Extracted page text data

•••••

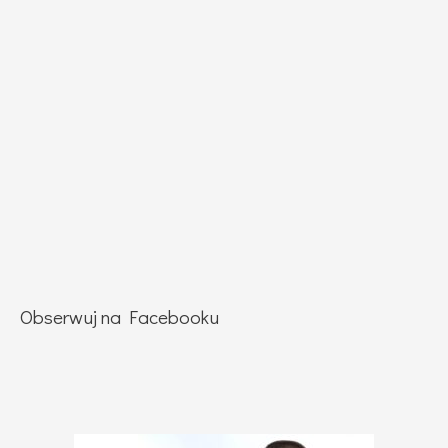
Obserwuj na Facebooku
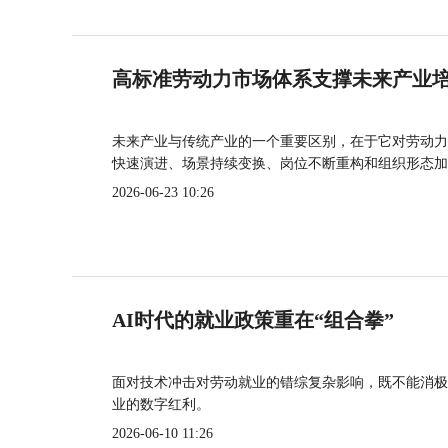
高标准劳动力市场体系支撑未来产业
未来产业与传统产业的一个重要区别，在于它对劳动力
快速演进、场景持续变换、岗位不断重构和组织形态加
2026-06-23 10:26
AI时代的就业政策重在“组合拳”
面对技术冲击对劳动就业的错综复杂影响，既不能消极
业的数字红利。
2026-06-10 11:26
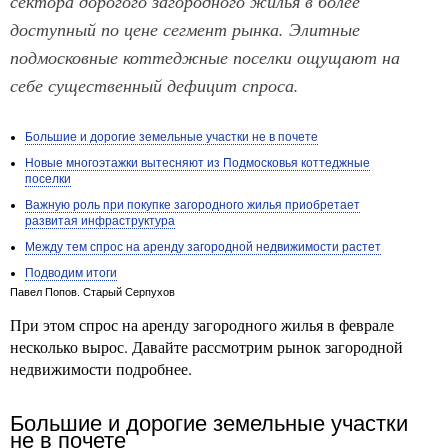
сектора дорогого загородного жилья в более
доступный по цене сегмент рынка. Элитные
подмосковные коттеджные поселки ощущают на
себе существенный дефицит спроса.
Большие и дорогие земельные участки не в почете
Новые многоэтажки вытесняют из Подмосковья коттеджные
поселки
Важную роль при покупке загородного жилья приобретает
развитая инфраструктура
Между тем спрос на аренду загородной недвижимости растет
Подводим итоги
Павел Попов. Старый Серпухов
При этом спрос на аренду загородного жилья в феврале
несколько вырос. Давайте рассмотрим рынок загородной
недвижимости подробнее.
Большие и дорогие земельные участки
не в почете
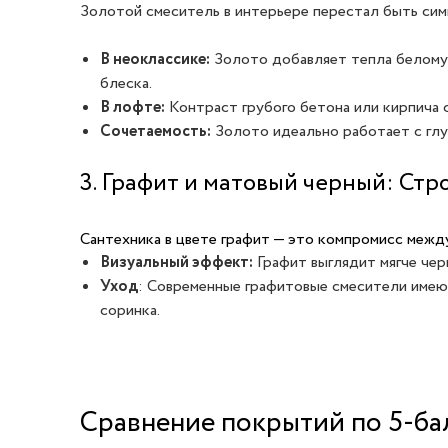
Золотой смеситель в интерьере перестал быть сим
В неоклассике:
Золото добавляет тепла белому 
блеска.
В лофте:
Контраст грубого бетона или кирпича
Сочетаемость:
Золото идеально работает с глу
3. Графит и матовый черный: Стро
Сантехника в цвете графит — это компромисс межд
Визуальный эффект:
Графит выглядит мягче чер
Уход
: Современные графитовые смесители имеют
соринка.
Сравнение покрытий по 5-ба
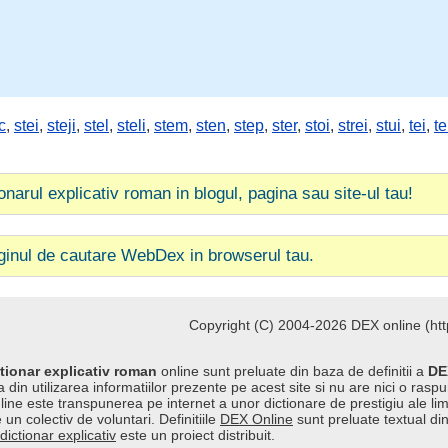
c
,
stei
,
steji
,
stel
,
steli
,
stem
,
sten
,
step
,
ster
,
stoi
,
strei
,
stui
,
tei
,
te
ionarul explicativ roman in blogul, pagina sau site-ul tau!
ginul de cautare WebDex in browserul tau.
Copyright (C) 2004-2026 DEX online (http
tionar explicativ roman
online sunt preluate din baza de definitii a
DE
 din utilizarea informatiilor prezente pe acest site si nu are nici o raspu
line este transpunerea pe internet a unor dictionare de prestigiu ale l
 un colectiv de voluntari. Definitiile
DEX Online
sunt preluate textual di
dictionar explicativ
este un proiect distribuit.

•••••

Exercise prompt →
The word to find is "недвижимости". Copy every line of the records that holds it.

Solution for this problem →
Между тем спрос на аренду загородной недвижимости растет
недвижимости подробнее.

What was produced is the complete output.